Comincio così a comprendere di essere altro, oltre a questo corpo, altro oltre a queste onde emozionali, altro che questa mente.
E posso farlo unicamente se comincio a rendermi conto di come funziono, di come rispondo alle energie attive e ai loro stimoli. Perché quelli sono lì, ch’io ne abbia coscienza oppure no.
Ne parlo oggi perché questa data – come è evidente nell’immagine allegata con la data dipanata – è tutta costellata di 2 e di 7 che tripudiano nel 9.

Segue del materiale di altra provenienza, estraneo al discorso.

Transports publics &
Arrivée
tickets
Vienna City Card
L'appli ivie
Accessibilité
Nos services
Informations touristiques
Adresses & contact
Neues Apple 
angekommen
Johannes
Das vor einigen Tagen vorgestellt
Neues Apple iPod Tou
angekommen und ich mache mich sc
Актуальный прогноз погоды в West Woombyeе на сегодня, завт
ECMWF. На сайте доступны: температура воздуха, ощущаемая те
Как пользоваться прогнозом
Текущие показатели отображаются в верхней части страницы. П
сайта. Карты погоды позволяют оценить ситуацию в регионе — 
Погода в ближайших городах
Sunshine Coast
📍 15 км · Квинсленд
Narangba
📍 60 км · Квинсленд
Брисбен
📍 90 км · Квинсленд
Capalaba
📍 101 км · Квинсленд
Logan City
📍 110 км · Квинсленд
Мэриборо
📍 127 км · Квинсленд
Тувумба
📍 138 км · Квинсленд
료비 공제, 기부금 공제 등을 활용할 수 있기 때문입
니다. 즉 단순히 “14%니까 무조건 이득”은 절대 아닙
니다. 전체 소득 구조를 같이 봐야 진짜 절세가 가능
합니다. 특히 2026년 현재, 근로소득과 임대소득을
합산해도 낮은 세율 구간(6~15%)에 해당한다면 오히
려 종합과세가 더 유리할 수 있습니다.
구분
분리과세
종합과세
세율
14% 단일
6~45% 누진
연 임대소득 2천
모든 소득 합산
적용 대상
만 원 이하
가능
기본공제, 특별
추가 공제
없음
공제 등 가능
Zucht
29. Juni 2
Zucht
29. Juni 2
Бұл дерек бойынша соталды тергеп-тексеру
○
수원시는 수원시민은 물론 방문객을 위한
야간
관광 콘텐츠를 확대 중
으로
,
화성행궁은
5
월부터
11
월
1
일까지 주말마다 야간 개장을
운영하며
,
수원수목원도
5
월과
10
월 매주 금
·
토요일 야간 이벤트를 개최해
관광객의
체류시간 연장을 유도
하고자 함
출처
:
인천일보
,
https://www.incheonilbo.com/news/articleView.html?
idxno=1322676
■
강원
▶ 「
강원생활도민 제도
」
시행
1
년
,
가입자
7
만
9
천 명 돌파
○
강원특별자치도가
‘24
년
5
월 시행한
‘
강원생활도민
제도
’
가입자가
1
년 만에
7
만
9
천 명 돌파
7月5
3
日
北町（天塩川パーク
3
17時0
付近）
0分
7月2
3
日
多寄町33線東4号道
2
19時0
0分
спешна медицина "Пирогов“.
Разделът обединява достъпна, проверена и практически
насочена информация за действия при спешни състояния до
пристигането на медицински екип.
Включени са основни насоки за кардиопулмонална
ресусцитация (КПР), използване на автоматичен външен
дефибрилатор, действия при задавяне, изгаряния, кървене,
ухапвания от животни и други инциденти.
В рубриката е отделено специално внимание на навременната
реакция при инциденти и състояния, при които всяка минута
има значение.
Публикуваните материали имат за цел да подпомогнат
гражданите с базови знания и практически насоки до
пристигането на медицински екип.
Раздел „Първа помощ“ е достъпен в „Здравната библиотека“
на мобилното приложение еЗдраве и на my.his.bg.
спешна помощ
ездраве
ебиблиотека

Se li osserviamo singolarmente troviamo che:
– il 2 ci può portare il sentire, ma anche quelle onde emozionali e il fremito sotterraneo del dubbio da riconoscere e di conseguenza governare, non con la forza ma con la consapevolezza e allora può diventare sensibilità senza che l’onda emozionale mi ribalti. Pensate all’esperienza di fare il bagno nell’oceano, quando l’onda di ritorno sembra che ti porti via i piedi da poggiati a terra, ecco funziona circa così quando arriva quello tsunami emozionale;
– il 7, che porta la conoscenza, ha come progetto quello di farci osservare e riconoscere se, in ciascuno di noi, è finalizzato a leggere, studiare, capire – salire sempre più su, sempre più in alto e sempre più distante da terra e stagliarsi come torre – o se sta realmente acquisendo saggezza. Vuol dire che dalla critica facile passo al discernimento, che so mettermi in discussione, e che quel che conosco, studio e sperimento, attuo.
Tra questi due temi fondamentali che oggi solleva, il sentire e il pensare, compare qua e là il 5 a ricordare l’importanza del perno, di tenere o recuperare la centratura.
Insieme tripudiano nel compimento del 9, quel Rio pronto a essere unico grande Mare. E quel guardare indietro – così come pare dal suo segno grafico – non è per una struggente nostalgia ma è per gratitudine all’esistenza e al cammino sin lì svolto (solo in apparenza perché il Rio è UNO).
Il 2 e il 7 compaiono anche tra le sotto-sfide del giorno, la principale è il 3 che ha proprio il proposito di ritrovarsi, libero di indossare qualunque maschera che la vita richieda senza identificazione.
Bene, con questa focalizzazione buona osservazione di sé a tutti noi, buone riflessioni, ricordando che si possono fare senza penosi quanto inutili auto-flagellamenti ma con levità e con ironia (soprattutto auto-ironia).